However, all these trees suffered in ability to gen eralize to novel kinases. the P2kin for various descriptions ranging only 0. 30 0. 43. Distribution of prediction errors in SVM, PLS and k NN models The performance of the SVM, PLS, and k NN models exploiting z scale descriptors of aligned sellectchem sequences is further illus trated in Figure 3. The figure presents histograms for the prediction errors calculated in the outer loop of cross validation for 1 5 of the kinases that had been entirely excluded from the modelling. The distributions of errors in the SVM Inhibitors,Modulators,Libraries and PLS models are very similar. The cumulative plot demonstrates that in the SVM model the difference between predicted and observed pKd values range 0 0. 25 logarithmic units for 57% of the kinase inhibitor combi nations.

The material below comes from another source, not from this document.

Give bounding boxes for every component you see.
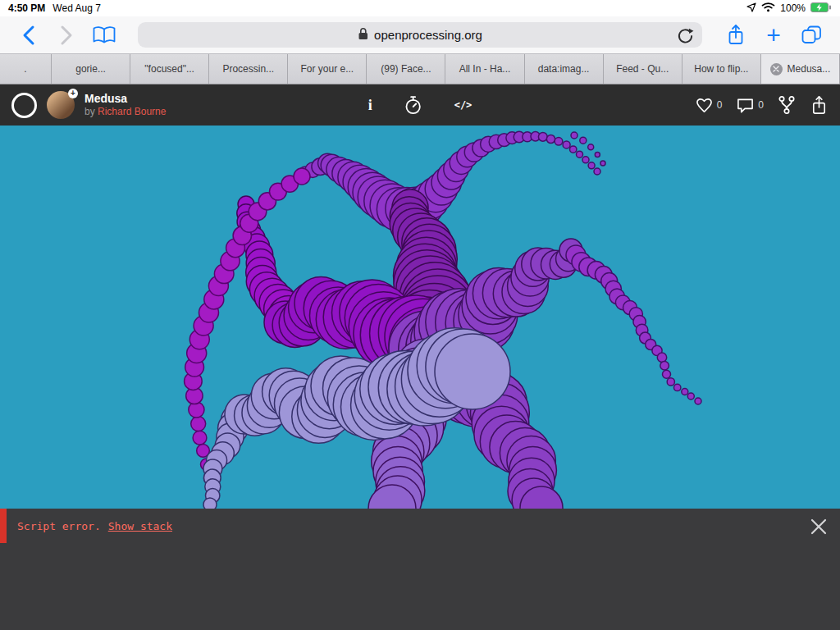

for Inhibitors,Modulators,Libraries 75% of the combinations they fall below 0. 5 logarithmic units. for 89% they are less than one logarith mic units, and for 99% less than two logarithmic units. The corresponding fractions in the PLS model are 49%, 70%, 88%, and 98%. To interpret these results one should keep in mind that the total span of kinase inhibitor activ ities exceeded five Inhibitors,Modulators,Libraries logarithmic units, namely from pKd 5 to 10. 62, and all non interacting entities were assigned the numerical value pKd 4. hence mispredictions by more than six units could be theoretically possible. For the k NN model the pattern of error distribution is quite different. Here the prediction error was zero for more than one half of the non interact ing pairs.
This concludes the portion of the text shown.